Objective of this session:

  1. Introduce simple ways to plot geospatial data (maps)

  2. Explain basic concepts on plotting spatial data using R


R commands covered in this session:

  1. ggplot()

  2. ggmap()

  3. get_stamenmap()

  4. geom_polygon()

  5. map_data()

  6. qmplot()


9.1 Introduction

You probably use google maps every day: to look how long it takes to get to the train station or to find your next vacation home. Geo-spatial data is all around us. Maps looks easy but there is a lot of science that goes into producing them. Luckily, R provides some easy-to-use tools to create some simple maps. Today, we will learn two ways to do that.

R does a great job at visualizing – what is called - “geospatial data”. Spatial means locations and geo means earth. In the private sector, GIS modelling (geographic information system) is a whole career path and increasingly demanded skill. Few websites these days do not have a map. Maps are also helpful for research and, more generally, to understand the world we live in. Many geographers, but also sociologists, environmentalists and economists are dealing with geo-spatial data. Space and distance help explain many social science phenomena. Think about access to jobs relative to living location or ethnic disadvantage due to spatial segregation. Maps help to uncover these patters. Plus: They look great and are more fun than tables.

First, we will look at examples of different types of maps. Second, we will gain an understanding of some geo data basics that we need to use it in R. Third, we will apply two simple approaches (ggplot(), ggmap()) to produce two distinct maps.

If this is going too slow for you, jump to these great online books on geo-spatial data in R:

  1. Making Maps with R (bookdown.org)

  2. 8 Making maps with R | Geocomputation with R (bookdown.org)

  3. 1 Introduction | Geocomputation with R (bookdown.org)

  4. 2 Geographic data in R | Geocomputation with R (bookdown.org)

A word of caution here: it is easy to quickly get lost. R has many packages that deal with maps (to name a few: tmap(), leaflet(), mapview(), sf(), mapdeck(), raster(), qmplot()). Many of the sophisticated packages require a whole new type of data format that we have not covered (s4).

9.1.1 Types of Maps

Check out this amazing site for inspiration. Click through different map options in R. When we think of the classic map, we think of country boundaries. There are also bubble maps, direction maps, city and neighborhood maps, climate maps, altitude maps etc.

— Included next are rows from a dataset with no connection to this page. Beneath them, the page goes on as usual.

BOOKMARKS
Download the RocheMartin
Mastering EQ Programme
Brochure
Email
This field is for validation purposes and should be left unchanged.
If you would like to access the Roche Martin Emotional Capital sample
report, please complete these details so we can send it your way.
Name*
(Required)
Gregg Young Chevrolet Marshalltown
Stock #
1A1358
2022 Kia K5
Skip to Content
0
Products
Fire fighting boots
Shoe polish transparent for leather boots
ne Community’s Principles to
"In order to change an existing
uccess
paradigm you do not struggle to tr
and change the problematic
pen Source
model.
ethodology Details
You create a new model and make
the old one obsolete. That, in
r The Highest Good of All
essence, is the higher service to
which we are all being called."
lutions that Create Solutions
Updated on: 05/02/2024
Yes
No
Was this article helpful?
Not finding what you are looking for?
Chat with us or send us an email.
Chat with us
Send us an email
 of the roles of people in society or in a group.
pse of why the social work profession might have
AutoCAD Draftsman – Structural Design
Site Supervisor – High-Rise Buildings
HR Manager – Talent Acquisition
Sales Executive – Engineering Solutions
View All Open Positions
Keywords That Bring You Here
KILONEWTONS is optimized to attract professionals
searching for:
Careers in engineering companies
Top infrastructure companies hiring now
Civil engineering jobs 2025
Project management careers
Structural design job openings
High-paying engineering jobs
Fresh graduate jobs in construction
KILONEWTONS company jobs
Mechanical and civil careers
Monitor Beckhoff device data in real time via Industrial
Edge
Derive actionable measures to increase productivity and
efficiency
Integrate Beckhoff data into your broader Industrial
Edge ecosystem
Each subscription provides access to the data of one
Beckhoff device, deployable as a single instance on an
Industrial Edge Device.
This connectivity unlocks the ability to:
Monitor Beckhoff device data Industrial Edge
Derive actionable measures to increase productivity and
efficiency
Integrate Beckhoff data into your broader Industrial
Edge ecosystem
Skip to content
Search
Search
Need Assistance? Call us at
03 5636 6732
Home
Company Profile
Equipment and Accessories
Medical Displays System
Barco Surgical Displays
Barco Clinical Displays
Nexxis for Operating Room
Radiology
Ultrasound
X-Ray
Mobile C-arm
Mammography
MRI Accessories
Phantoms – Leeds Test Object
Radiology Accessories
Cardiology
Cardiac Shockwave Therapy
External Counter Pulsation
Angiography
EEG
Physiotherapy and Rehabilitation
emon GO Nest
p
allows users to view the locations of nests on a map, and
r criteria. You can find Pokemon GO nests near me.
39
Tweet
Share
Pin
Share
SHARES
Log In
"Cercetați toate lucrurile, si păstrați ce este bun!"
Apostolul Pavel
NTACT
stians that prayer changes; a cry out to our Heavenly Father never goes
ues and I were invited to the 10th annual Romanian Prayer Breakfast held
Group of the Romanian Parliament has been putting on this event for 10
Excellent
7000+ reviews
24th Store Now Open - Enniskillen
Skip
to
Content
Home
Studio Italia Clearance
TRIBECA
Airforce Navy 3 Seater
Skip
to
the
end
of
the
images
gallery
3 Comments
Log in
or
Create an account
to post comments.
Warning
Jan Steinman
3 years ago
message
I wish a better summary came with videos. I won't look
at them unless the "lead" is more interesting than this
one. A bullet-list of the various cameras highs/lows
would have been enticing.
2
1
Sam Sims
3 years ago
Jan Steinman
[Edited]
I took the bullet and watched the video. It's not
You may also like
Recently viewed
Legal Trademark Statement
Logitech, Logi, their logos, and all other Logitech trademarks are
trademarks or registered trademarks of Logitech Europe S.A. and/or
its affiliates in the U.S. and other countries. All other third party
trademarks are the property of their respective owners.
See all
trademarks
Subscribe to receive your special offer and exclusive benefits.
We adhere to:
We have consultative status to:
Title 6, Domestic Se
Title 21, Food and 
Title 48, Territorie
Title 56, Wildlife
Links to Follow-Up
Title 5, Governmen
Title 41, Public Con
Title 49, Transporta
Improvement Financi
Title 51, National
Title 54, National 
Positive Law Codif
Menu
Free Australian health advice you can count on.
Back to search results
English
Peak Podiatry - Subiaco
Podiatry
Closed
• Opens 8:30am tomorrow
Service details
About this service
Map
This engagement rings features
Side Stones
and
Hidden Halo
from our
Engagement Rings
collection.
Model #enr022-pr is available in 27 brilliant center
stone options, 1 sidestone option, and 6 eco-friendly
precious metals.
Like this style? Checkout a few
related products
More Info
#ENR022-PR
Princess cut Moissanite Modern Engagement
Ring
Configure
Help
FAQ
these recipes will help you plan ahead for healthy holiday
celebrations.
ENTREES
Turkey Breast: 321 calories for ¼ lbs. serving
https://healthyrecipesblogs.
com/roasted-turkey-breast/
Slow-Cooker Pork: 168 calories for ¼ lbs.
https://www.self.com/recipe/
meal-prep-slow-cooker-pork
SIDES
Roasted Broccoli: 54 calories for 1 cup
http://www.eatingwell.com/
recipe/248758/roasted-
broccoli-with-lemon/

9.1.2 Fundamental Concepts

For what we want to do today, we need to get two elements right before we can get started in R: 1) Geographic Coordinate System (GCS) and 2) polygons.

GCS is a coordinate system associated with positions on earth (geographic position). In many cases, the position is measured in “coordinates” consisting of latitude and longitude (like a GPS coordinate). The visual below shows how that works. With that system we can quantify any particular position on earth: a city, a house, us etc.

Source: The Distance Between Degrees of Latitude and Longitude (thoughtco.com)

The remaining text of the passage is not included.